Vom Baum zum Schrank – die kfd St. Martin Sendenhorst mit dem Fahrrad unterwegs

Bei strahlendem Sonnenschein und angenehm mildem Herbstwetter startete die Frauengemeinschaft der kfd St. Martin Sendenhorst am letzten Oktoberwochenende zu der Radtour „auf dem Holz-Weg“. Pünktlich um 12.30 Uhr machten sich die Teilnehmerinnen auf den Weg nach Albersloh zum Hof von Burkhard Schulze Dernebockholt, wo sie herzlich empfangen wurden.

Der Forstwirt begann seine Führung in einem Waldstück, das vor vier Jahren neu aufgeforstet wurde. Anlass für diese Neuanpflanzung war der Borkenkäferbefall, der die dortigen Fichtenbestände stark geschädigt hatte. Schulze Dernebockholt erläuterte anschaulich, welche Maßnahmen seitdem ergriffen wurden, um den Wald wieder aufzuforsten und widerstandsfähiger zu gestalten.

An einer weiteren Station erklärte der Waldbesitzer, wie wichtig regelmäßige Pflegearbeiten bei jungen Bäumen sind. Diese benötigen viel Licht, um kräftig wachsen zu können. Daher müssen sie von konkurrierendem Bewuchs freigeschnitten werden – eine Arbeit, die Geduld und fachliches Wissen erfordert.

Zum Abschluss führte Schulze Dernebockholt die Gruppe zu einer besonderen Sehenswürdigkeit seines Waldes: einer rund 300 Jahre alten Eiche, die stolz und mächtig ihre Äste in den Himmel streckt. Auf dem Weg dorthin wies er die Radlerinnen auf historische Grenzwälle hin, die noch heute die alten Grundstücksgrenzen sichtbar machen und einen Einblick in die jahrhundertealte Nutzung der Landschaft geben.

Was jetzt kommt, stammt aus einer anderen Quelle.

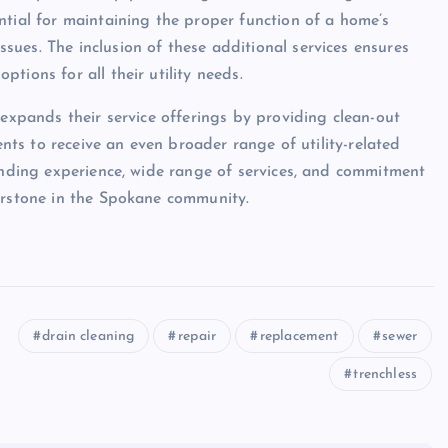
ntial for maintaining the proper function of a home’s
ues. The inclusion of these additional services ensures
tions for all their utility needs.
 expands their service offerings by providing clean-out
ents to receive an even broader range of utility-related
tanding experience, wide range of services, and commitment
nerstone in the Spokane community.
drain cleaning
repair
replacement
sewer
trenchless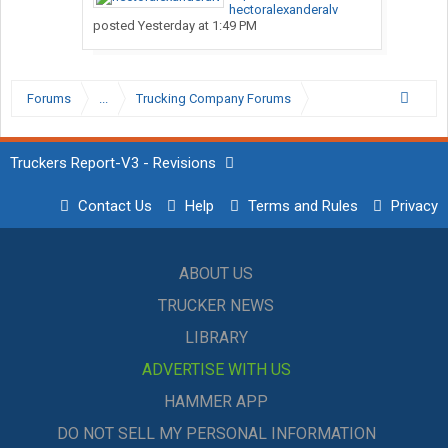
hectoralexanderalv
posted
Yesterday at 1:49 PM
Forums
...
Trucking Company Forums
Truckers Report-V3 - Revisions
Contact Us
Help
Terms and Rules
Privacy
ABOUT US
TRUCKER NEWS
LIBRARY
ADVERTISE WITH US
HAMMER APP
DO NOT SELL MY PERSONAL INFORMATION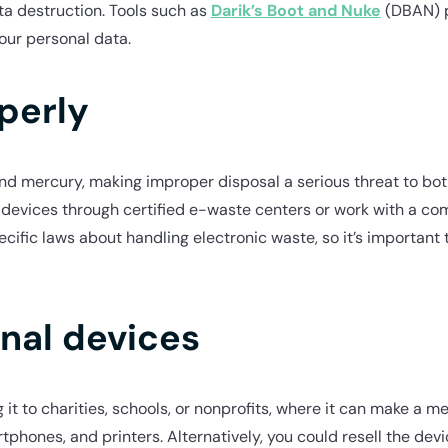
ta destruction. Tools such as
Darik’s Boot and Nuke
(DBAN) p
our personal data.
perly
 and mercury, making improper disposal a serious threat to b
r devices through certified e-waste centers or work with a co
cific laws about handling electronic waste, so it’s important
onal devices
ng it to charities, schools, or nonprofits, where it can make a 
phones, and printers. Alternatively, you could resell the dev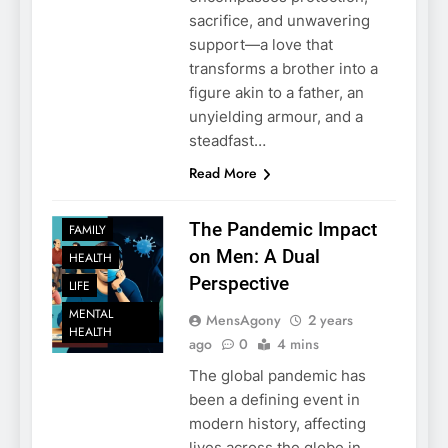
sacrifice, and unwavering
support—a love that
transforms a brother into a
figure akin to a father, an
unyielding armour, and a
steadfast…
Read More
The Pandemic Impact
FAMILY
on Men: A Dual
HEALTH
Perspective
LIFE
MENTAL
MensAgony
2 years
HEALTH
ago
0
4 mins
The global pandemic has
been a defining event in
modern history, affecting
lives across the globe in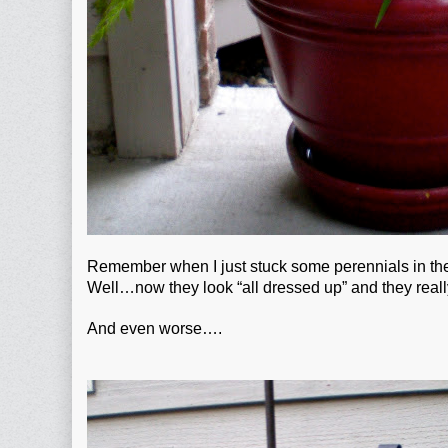
Remember when I just stuck some perennials in the 
Well…now they look “all dressed up” and they real
And even worse….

Nach dem informativen ersten Teil der Tour ging es für die Radfahrerinnen weiter zum Sägewerk Münsterland ehemals Brinkschulte zwischen Sendenhorst und Albersloh. Seit dem 1. Juni diesen Jahres ist Lukas Hessing Pächter des Betriebs und führte die Teilnehmerinnen fachkundig über das Gelände.

Die Damen erfuhren, dass das Sägewerk die unterschiedlichsten Holzsorten verarbeitet. Das Holz wird von spezialisierten Auftraggebern nach Sendenhorst geliefert, wo die Stämme je nach Kundenwunsch gesägt und gelagert werden. Nach der Lagerung wird in der modernen Trocknungsanlage die Restfeuchte aus dem Holz entfernt – ein entscheidender Schritt für Qualität und Haltbarkeit. Besonders beeindruckt waren die Besucherinnen davon, dass im Sägewerk Baumstämme mit einem Durchmesser von bis zu 1,80 Metern verarbeitet werden können.

Zum Abschluss der Radtour stand noch ein weiterer spannender Halt auf dem Programm: der Besuch beim Tischlereibetrieb Bartmann + Westmeier in Sendenhorst. Hier hießen Reinhard und Heike Westmeier die Radfahrerinnen herzlich willkommen. Herr Westmeier stellte verschiedene Materialien vor, die in seiner Werkstatt zu hochwertigen Möbeln verarbeitet werden, und führte anschließend durch die Produktionshallen.

Dort konnten die Teilnehmerinnen die unterschiedlichen Arbeitsschritte der Möbelherstellung kennenlernen – vom Sägen, Hobeln und Fräsen über das Aufbringen von Furnieren bis hin zum Lackieren. Der Betrieb verfügt über eine Vielzahl moderner, teilweise computergestützter Maschinen, mit denen präzise gearbeitet werden kann. Unter anderem entstehen hier auch Preise für den Adventskalender der Bürgerstiftung.

Zum gemütlichen Abschluss gab es noch ein kleines Schnäpschen und ein herzliches Dankeschön an alle Beteiligten. Die Teilnehmerinnen waren sich einig: Diese Radtour bot einen äußerst interessanten Einblick in die Wertschöpfungskette „Holz“ – vom Baum im Wald bis zum fertigen Möbelstück.